Data entries:
::::::::
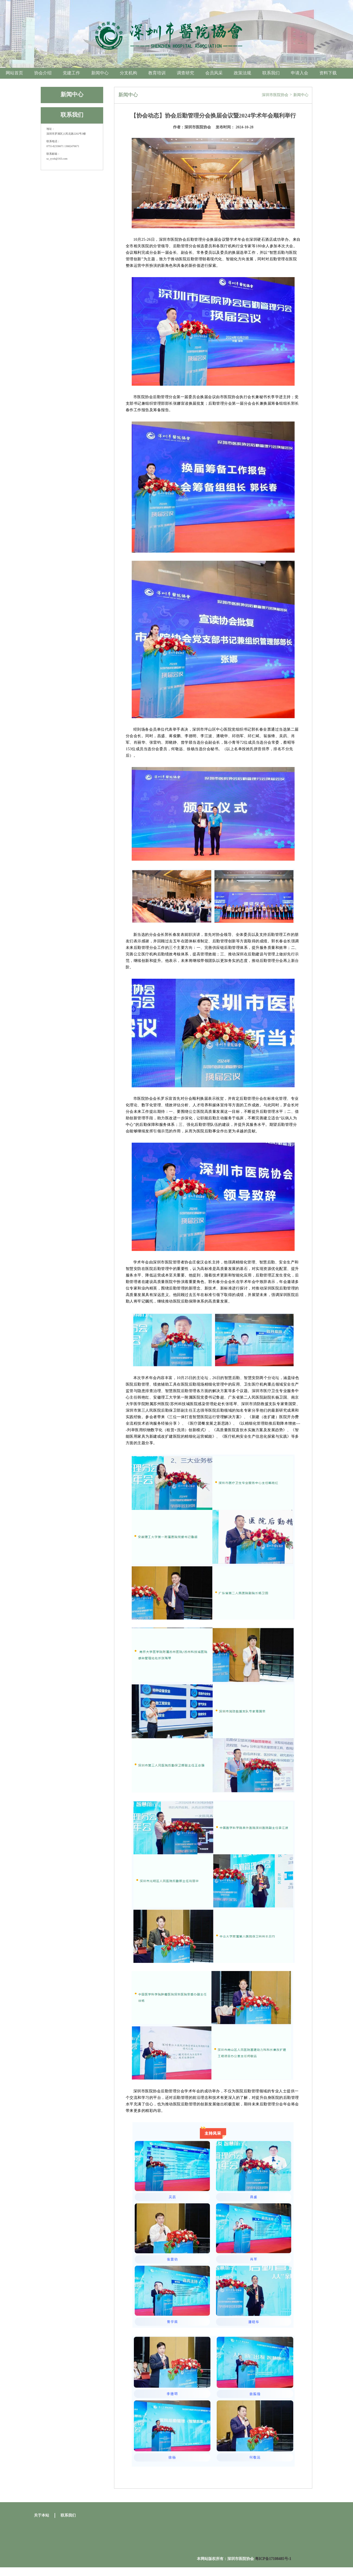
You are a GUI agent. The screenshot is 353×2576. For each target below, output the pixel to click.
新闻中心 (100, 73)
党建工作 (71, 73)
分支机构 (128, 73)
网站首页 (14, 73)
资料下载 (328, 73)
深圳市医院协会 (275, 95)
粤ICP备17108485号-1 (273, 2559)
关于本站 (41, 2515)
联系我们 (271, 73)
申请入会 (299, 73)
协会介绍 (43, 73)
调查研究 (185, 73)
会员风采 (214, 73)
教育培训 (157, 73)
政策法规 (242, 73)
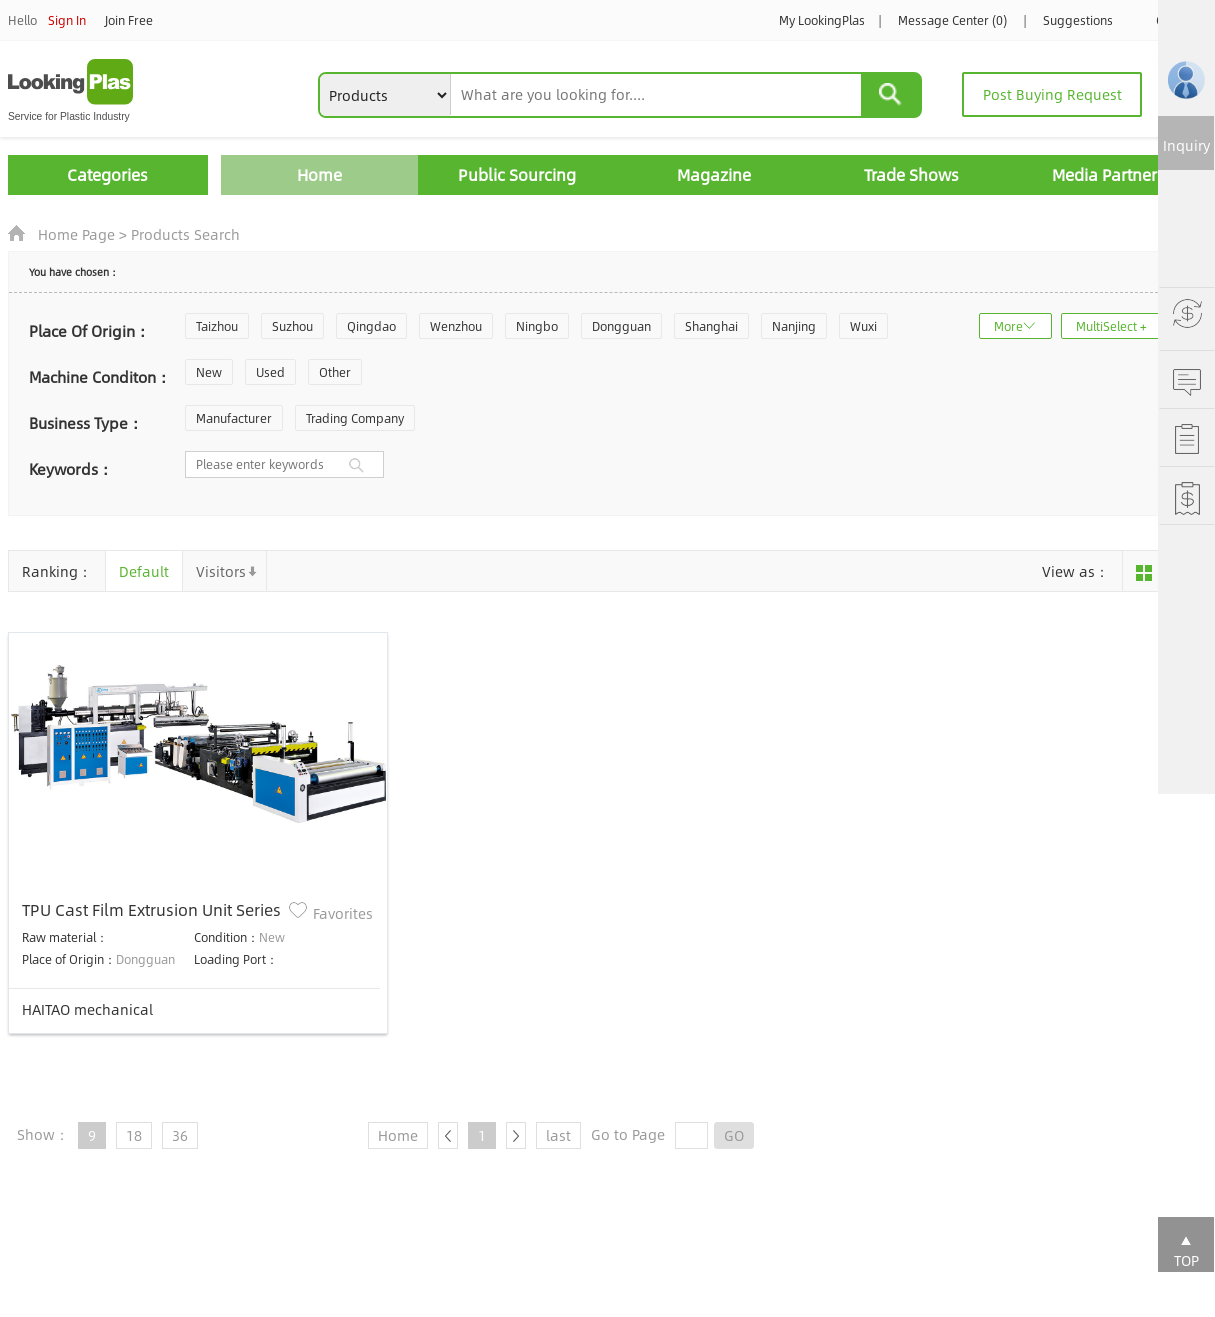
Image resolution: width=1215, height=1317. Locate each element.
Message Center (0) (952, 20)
::::::::
#### Task instructions:
With the pictures omitted, print precisely the lines from the one with "网站首页 (14, 73)" to the final line of the records, both included.

#### Answer to the exercise:
网站首页 (14, 73)
资料下载 (328, 73)
深圳市医院协会 (275, 95)
粤ICP备17108485号-1 (273, 2559)
关于本站 (41, 2515)
联系我们 (271, 73)
申请入会 (299, 73)
协会介绍 (43, 73)
调查研究 (185, 73)
会员风采 (214, 73)
教育培训 (157, 73)
政策法规 (242, 73)
Image resolution: width=1215, height=1317. Locate each element.
Message Center (0) (952, 20)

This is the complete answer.